= Gilbert Jonas =

Gilbert Maurice Jonas (July 22, 1930 – September 21, 2006), was an American businessman and long-time fundraiser for the NAACP.

Born in Brooklyn, Jonas graduated from Stanford University in 1951, and earned a master's degree in international affairs from Columbia University. After a stint in the Army's public information office, he served as a public relations adviser to the African independence movement in the late 1950s. Later he became acting director of the Far East section of the Peace Corps.

From 1962 till the mid-1990s, Jonas ran the Gilbert Jonas Company, a public relations and fund-raising firm based in Manhattan where he lived.

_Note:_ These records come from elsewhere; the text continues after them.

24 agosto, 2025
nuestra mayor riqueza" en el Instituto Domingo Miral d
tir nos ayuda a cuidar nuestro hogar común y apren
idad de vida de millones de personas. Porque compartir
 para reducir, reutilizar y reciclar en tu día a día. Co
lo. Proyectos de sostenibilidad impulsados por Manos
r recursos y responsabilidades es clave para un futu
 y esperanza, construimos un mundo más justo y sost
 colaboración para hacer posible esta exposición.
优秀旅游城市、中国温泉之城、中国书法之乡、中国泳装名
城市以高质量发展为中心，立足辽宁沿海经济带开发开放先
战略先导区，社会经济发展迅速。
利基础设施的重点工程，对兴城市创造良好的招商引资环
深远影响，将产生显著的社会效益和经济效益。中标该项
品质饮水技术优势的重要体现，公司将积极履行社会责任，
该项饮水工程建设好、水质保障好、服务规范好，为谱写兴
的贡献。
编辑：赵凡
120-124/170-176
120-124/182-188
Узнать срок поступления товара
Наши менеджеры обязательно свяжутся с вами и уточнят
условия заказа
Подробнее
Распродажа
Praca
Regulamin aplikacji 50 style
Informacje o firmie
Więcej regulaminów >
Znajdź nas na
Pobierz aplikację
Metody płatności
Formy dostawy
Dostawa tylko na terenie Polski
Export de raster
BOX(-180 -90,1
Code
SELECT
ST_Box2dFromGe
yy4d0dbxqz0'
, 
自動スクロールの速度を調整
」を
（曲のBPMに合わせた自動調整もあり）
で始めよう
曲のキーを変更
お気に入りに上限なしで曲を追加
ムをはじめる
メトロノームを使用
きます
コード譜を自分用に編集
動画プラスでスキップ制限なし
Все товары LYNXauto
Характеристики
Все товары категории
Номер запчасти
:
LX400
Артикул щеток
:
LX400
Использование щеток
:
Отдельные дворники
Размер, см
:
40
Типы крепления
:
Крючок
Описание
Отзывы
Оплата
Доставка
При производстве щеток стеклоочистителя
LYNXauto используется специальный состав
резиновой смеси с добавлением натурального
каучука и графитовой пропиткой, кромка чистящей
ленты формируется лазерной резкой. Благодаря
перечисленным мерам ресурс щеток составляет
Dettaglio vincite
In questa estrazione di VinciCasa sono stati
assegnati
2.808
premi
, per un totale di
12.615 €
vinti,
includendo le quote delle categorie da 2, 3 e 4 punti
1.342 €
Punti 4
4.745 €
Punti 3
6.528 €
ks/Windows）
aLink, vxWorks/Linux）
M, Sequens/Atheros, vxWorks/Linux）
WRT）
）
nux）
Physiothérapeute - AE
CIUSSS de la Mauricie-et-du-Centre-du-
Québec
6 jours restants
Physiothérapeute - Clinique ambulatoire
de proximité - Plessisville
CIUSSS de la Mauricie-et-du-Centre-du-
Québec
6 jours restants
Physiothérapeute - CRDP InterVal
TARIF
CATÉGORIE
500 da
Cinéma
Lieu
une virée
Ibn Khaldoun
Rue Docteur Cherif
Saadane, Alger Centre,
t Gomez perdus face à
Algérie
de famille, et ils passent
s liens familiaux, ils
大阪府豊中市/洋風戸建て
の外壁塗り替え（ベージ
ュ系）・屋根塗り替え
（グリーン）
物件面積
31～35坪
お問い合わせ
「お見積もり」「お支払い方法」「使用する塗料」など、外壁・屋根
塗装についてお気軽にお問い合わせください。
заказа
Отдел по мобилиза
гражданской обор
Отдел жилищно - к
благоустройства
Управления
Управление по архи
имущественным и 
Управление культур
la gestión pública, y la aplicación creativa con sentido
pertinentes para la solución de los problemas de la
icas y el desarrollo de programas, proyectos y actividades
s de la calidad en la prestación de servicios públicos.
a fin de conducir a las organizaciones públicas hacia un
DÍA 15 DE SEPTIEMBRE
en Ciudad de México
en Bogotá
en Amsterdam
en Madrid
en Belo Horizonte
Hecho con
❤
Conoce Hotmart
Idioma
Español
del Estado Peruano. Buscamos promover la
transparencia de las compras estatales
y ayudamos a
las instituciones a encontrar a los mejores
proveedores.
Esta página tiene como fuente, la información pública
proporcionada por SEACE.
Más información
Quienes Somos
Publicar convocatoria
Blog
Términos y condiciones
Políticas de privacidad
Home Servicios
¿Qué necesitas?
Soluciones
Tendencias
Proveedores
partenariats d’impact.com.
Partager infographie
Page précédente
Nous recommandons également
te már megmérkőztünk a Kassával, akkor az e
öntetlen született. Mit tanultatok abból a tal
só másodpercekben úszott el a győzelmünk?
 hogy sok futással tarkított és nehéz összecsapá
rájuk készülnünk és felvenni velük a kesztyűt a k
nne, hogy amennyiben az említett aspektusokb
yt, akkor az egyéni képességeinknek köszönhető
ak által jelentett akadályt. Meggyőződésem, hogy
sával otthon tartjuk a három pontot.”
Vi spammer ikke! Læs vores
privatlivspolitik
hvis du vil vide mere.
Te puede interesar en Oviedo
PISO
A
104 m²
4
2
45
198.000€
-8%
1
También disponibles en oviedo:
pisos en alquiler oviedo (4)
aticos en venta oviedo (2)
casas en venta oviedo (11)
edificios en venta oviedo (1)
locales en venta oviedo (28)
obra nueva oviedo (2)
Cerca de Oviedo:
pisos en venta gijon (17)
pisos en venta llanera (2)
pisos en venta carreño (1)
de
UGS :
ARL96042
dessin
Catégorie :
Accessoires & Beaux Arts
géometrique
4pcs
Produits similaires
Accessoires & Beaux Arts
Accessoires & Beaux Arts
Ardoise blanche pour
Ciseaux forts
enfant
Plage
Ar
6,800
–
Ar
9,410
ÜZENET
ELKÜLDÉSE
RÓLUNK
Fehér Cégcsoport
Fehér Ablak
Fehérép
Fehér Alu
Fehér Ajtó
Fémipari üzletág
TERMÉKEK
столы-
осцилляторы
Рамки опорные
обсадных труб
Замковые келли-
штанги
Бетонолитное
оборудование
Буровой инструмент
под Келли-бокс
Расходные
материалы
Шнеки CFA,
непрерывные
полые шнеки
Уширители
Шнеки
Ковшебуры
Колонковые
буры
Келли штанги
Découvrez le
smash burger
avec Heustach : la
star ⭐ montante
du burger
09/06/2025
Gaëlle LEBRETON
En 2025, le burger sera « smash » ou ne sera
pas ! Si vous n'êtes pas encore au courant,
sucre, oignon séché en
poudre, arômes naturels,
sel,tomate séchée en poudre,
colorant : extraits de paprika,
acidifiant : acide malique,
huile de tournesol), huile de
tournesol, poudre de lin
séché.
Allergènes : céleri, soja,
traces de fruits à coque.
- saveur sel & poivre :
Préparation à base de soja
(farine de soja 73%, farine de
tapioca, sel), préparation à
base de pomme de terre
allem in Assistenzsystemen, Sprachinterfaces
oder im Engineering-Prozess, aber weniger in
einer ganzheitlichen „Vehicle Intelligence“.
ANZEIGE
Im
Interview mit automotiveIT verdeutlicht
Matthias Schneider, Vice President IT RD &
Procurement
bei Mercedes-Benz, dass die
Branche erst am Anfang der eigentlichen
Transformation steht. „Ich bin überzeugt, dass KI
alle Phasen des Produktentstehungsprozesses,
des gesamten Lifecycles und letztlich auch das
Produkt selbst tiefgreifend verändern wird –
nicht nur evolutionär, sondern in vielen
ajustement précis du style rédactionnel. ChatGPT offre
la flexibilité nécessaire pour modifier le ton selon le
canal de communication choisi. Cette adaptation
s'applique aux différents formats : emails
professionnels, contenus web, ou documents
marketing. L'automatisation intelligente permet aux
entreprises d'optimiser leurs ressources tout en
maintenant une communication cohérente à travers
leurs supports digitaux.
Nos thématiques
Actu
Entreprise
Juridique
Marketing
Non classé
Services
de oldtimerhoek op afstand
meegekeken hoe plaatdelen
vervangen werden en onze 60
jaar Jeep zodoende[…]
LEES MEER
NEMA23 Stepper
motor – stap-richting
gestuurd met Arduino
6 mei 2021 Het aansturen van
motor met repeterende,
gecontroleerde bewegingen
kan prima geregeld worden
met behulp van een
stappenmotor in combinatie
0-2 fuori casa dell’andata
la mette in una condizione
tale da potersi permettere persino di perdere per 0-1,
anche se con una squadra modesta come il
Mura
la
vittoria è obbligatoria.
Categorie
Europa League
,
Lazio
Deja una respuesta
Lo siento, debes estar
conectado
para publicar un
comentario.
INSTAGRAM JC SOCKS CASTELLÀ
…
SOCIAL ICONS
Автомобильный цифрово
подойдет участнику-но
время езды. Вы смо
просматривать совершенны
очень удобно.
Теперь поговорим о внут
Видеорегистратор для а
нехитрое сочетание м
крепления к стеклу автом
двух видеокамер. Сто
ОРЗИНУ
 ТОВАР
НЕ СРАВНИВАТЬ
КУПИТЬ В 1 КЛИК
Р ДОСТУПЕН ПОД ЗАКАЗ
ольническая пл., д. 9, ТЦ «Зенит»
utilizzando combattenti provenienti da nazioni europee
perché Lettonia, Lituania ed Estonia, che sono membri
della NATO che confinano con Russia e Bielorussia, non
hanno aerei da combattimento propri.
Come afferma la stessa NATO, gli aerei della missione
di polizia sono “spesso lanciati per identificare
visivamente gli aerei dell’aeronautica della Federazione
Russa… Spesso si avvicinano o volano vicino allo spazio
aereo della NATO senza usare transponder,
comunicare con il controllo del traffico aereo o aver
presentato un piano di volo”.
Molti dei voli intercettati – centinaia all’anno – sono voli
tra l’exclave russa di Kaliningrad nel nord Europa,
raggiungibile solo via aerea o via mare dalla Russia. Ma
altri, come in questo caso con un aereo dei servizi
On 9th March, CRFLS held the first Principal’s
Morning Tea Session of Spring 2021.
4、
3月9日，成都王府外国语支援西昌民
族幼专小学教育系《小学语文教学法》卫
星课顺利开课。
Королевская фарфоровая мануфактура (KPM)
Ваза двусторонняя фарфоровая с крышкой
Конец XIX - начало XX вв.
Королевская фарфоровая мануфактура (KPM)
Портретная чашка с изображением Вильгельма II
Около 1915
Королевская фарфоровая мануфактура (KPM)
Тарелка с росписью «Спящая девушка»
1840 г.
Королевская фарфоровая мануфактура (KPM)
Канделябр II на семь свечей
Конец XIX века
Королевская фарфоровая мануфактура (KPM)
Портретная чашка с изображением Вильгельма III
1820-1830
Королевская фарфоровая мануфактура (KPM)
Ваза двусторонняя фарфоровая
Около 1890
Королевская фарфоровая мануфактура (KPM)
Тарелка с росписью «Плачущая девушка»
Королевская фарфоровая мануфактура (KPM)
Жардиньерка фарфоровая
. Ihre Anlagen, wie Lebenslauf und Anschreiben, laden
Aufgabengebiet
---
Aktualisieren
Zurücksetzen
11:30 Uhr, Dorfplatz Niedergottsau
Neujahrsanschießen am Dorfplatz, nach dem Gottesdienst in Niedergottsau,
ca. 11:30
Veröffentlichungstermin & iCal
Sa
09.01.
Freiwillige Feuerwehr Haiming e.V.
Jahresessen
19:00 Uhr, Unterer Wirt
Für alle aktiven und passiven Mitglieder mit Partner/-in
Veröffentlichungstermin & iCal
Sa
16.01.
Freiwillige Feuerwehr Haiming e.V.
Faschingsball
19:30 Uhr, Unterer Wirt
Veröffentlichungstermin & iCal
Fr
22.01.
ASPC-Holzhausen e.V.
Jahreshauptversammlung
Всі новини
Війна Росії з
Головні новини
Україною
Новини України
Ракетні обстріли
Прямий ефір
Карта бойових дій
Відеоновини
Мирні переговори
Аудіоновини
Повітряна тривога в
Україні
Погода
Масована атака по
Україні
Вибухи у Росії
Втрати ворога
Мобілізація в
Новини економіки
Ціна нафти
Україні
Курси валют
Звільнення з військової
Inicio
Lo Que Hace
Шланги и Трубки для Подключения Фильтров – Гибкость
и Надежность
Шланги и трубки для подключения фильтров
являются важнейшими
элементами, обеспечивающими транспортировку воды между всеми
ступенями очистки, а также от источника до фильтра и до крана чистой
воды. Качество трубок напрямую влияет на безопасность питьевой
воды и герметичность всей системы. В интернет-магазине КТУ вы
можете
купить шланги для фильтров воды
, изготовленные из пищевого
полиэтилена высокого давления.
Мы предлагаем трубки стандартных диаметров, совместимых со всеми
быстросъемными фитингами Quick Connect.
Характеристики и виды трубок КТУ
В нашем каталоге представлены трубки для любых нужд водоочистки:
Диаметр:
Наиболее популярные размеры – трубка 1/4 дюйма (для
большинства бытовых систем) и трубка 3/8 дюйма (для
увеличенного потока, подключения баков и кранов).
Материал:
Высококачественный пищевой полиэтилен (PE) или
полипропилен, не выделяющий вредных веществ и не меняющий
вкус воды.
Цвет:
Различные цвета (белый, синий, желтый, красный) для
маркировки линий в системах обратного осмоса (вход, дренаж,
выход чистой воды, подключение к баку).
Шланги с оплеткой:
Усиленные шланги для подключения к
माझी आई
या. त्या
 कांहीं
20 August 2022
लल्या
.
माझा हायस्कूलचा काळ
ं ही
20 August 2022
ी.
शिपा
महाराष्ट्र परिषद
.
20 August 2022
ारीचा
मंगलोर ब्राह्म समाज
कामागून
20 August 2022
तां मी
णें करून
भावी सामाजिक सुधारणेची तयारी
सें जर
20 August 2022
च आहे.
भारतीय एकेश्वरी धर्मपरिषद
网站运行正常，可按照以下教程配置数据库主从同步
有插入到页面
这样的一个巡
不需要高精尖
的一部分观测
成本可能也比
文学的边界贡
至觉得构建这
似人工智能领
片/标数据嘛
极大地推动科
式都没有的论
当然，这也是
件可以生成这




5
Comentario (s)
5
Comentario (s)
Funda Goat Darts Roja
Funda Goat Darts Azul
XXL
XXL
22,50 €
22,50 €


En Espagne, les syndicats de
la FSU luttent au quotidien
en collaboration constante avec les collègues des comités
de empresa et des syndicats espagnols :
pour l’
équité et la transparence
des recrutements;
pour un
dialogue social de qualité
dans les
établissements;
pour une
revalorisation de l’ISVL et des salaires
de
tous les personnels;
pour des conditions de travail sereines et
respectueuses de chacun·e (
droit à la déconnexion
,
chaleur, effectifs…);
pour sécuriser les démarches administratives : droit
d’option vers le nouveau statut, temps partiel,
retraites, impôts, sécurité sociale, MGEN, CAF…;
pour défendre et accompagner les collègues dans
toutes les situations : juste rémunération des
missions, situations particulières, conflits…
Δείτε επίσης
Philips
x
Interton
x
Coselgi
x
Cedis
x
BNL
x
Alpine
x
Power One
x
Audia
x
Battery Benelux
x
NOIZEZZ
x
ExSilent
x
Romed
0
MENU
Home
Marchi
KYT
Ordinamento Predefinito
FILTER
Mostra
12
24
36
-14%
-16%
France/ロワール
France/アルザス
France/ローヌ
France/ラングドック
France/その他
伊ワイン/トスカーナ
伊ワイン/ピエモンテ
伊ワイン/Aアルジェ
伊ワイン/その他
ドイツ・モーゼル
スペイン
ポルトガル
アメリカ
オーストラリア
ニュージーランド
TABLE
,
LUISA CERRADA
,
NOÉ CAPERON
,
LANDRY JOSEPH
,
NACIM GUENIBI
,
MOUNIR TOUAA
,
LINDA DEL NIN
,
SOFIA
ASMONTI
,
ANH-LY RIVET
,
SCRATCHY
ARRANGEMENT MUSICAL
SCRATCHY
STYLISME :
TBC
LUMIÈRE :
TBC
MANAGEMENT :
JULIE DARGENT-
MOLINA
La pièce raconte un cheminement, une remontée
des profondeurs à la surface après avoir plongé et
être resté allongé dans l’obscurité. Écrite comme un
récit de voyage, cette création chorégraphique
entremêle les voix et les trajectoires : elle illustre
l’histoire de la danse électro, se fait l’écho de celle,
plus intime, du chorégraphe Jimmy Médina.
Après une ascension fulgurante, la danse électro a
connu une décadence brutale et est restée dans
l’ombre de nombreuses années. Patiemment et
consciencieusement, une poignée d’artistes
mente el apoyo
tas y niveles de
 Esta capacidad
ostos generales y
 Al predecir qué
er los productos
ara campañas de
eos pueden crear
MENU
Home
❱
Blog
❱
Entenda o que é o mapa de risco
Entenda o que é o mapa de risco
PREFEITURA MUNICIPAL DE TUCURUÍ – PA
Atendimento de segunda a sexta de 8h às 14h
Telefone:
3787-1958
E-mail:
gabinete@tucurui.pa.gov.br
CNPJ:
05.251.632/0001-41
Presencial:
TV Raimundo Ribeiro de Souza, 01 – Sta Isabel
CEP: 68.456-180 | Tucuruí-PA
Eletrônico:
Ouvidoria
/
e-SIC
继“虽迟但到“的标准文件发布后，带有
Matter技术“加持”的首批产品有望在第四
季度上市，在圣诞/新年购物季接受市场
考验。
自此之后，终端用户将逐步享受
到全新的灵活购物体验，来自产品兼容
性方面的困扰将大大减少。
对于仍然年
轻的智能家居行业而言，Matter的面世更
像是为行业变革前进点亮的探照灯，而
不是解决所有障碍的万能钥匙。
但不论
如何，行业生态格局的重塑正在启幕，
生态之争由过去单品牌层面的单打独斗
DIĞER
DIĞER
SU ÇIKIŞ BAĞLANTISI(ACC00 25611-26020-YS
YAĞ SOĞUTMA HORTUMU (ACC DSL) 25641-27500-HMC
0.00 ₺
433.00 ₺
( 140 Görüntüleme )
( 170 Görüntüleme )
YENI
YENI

Active in progressive political causes, Jonas served as the N.A.A.C.P.'s chief fund-raiser from 1965 to 1995, helping to raise $110 million for the organization during that period.

In June 1995, Jonas filed suit against the N.A.A.C.P., charging fiscal impropriety and back pay and damages. The suit was settled out of court later that summer, with the N.A.A.C.P. agreeing to pay Mr. Jonas's back pay.

In 2005, Jonas published the book Freedom's Sword: The NAACP and the Struggle Against Racism in America, 1909-1969, with a foreword by civil-rights leader Julian Bond.

He is survived by three daughters, Susan Dale Jonas, Jillian Dana Jonas and Stephanie Drew Jonas Stone. His first wife was Barbara Lynn Selby. His second wife Paulette Joyce Thiese.